Vietnam has a well-developed public health system. For example, Thai Nguyen Province has 21 hospitals and 181 commune health centers (CHCs) that serve a population of one million. Many poor and ethnic minority groups use CHCs for primary health care, and CHCs in more remote areas have higher visitation rates than those located closer to referral and district hospitals. But despite these differences in visitation rates, resources tend to be allocated disproportionately to CHCs located closer to referral and district hospitals, creating a mismatch between demand for resources and their allocation.
To allocate resources more equitably, the provincial health department needed accurate and timely data. However, manual record-keeping systems in Thai Nguyen were inaccurate and slow, limiting the health department’s ability to make evidence-based decisions. In addition, health information was being sent to the district level, but not back down to CHCs where it could be used to help staff make day-to-day decisions.
In partnership with the provincial health department and others, the Population Council and colleagues developed a computerized health management information system (HMIS) to gather data more efficiently; generate a standardized report format for district, province, and national managers; and rapidly produce reports to support health care providers and managers at the commune level. All CHCs were equipped with computers and Council-developed HMIS software, and two staff members from each CHC were trained to enter data. Once entered, data are automatically processed and used to generate quarterly reports that are sent to the district, province, and national levels.

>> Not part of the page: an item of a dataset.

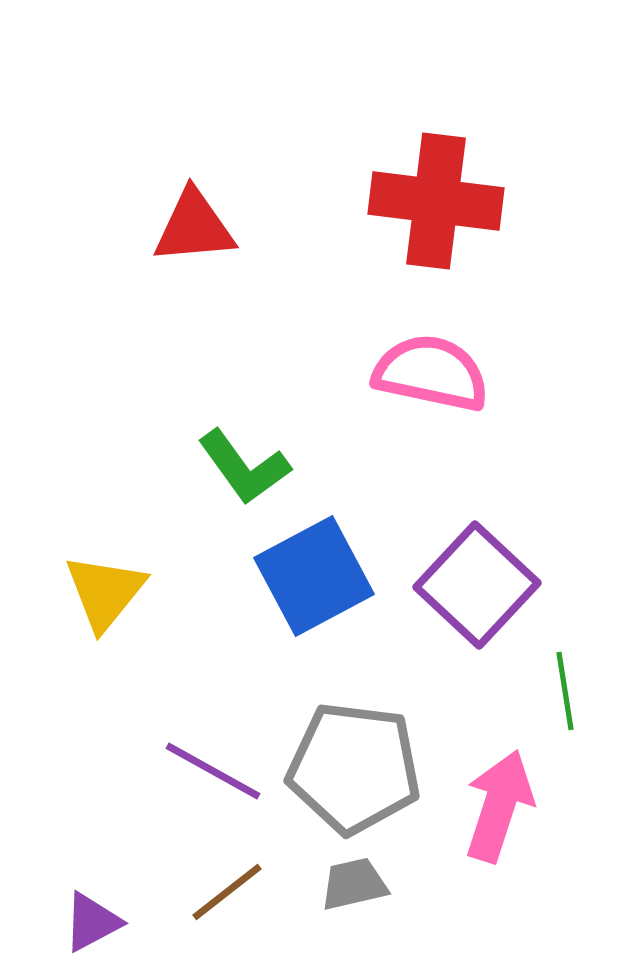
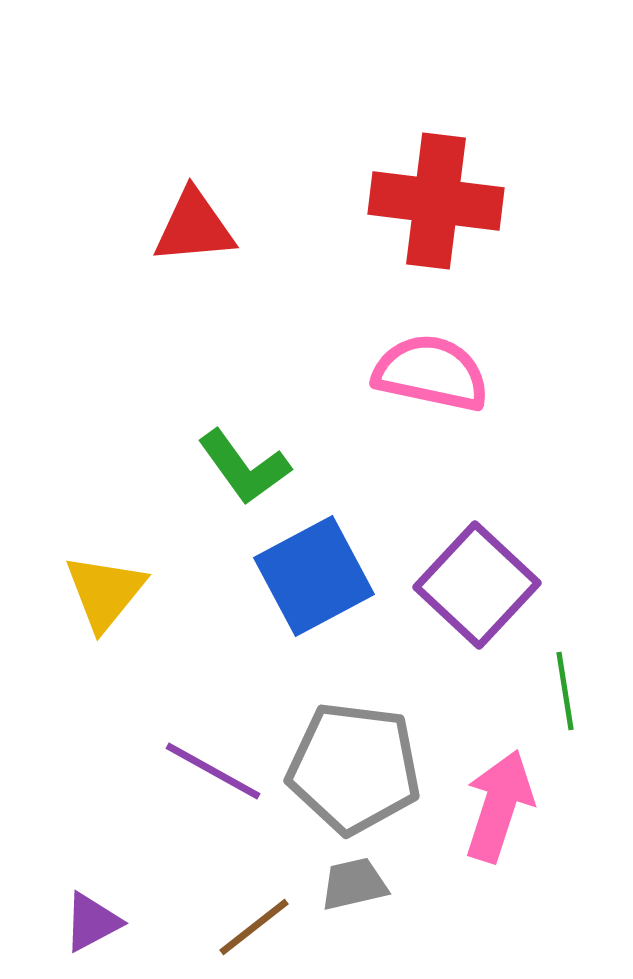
brown line: moved 27 px right, 35 px down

The software also links to up-to-date population data; provides information on current health measures and indicators; and manages information on health programs, drug inventories, and equipment. CHC staff also use the HMIS to perform their day-to-day duties, such as scheduling immunizations for children.
In addition, the Council trained health officials at the commune and provincial levels on the importance of using health data from the CHCs to better understand health problems and health-seeking behaviors at the population level and to make better-informed policy and program decisions to improve health care throughout the province.

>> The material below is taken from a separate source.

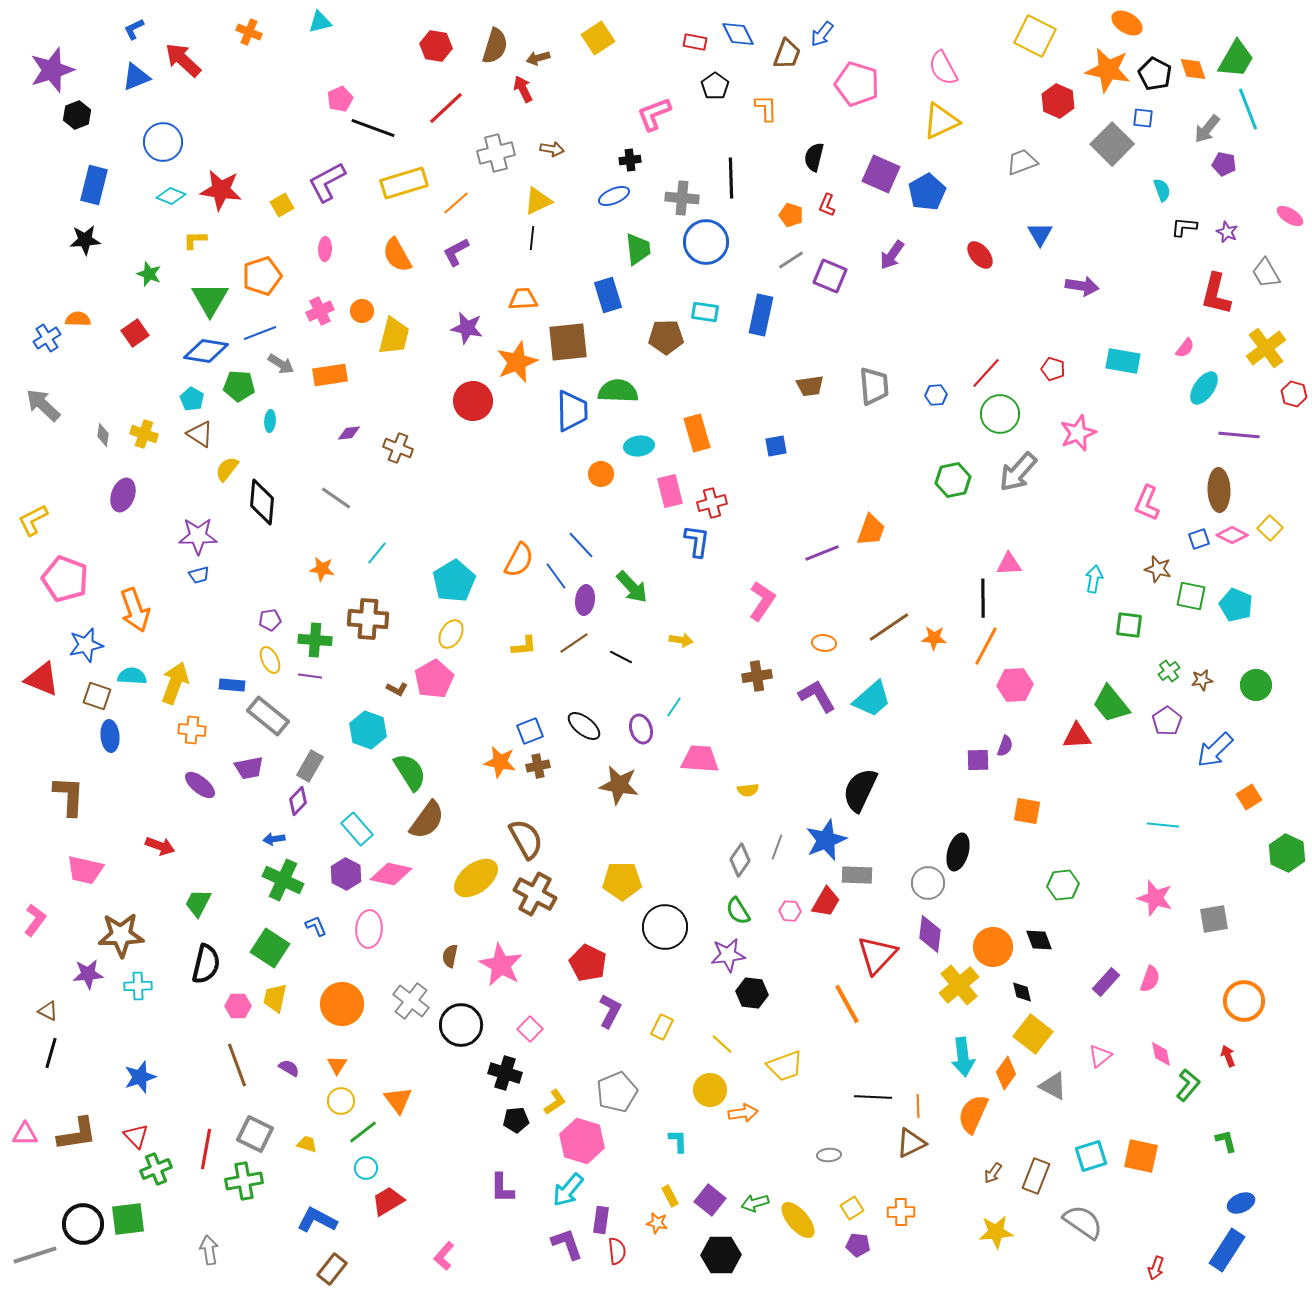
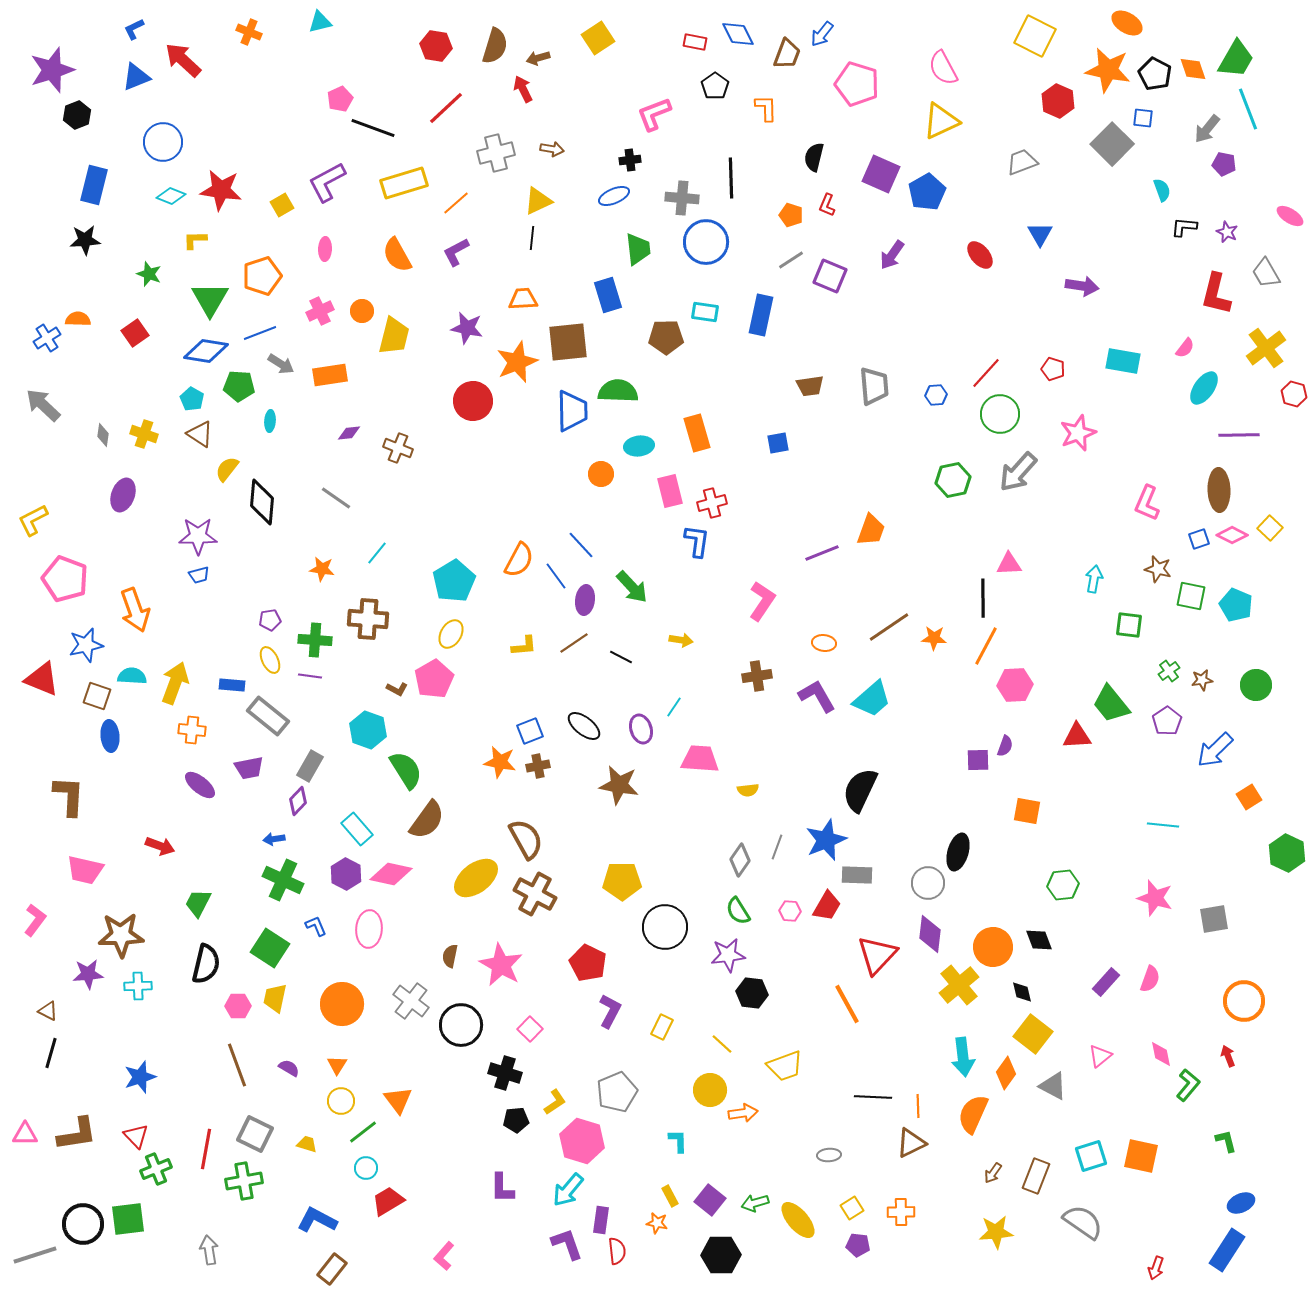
purple line at (1239, 435): rotated 6 degrees counterclockwise
blue square at (776, 446): moved 2 px right, 3 px up
green semicircle at (410, 772): moved 4 px left, 2 px up
red trapezoid at (826, 902): moved 1 px right, 4 px down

The computerization of health information in Thai Nguyen is yielding concrete benefits for patients, health care providers, and managers. The time taken to input patient records, submit health insurance claims, manage drug inventories, and generate reports has been reduced by over 50% compared with the paper-based system.
Creating a computerized HMIS for Vietnam nationwide is a high priority for the Ministry of Health. Council staff have presented results from Thai Nguyen at national-level workshops, and the model developed by the Council has informed the resulting national strategic plan for applying information technology and using evidence for health management in Vietnam.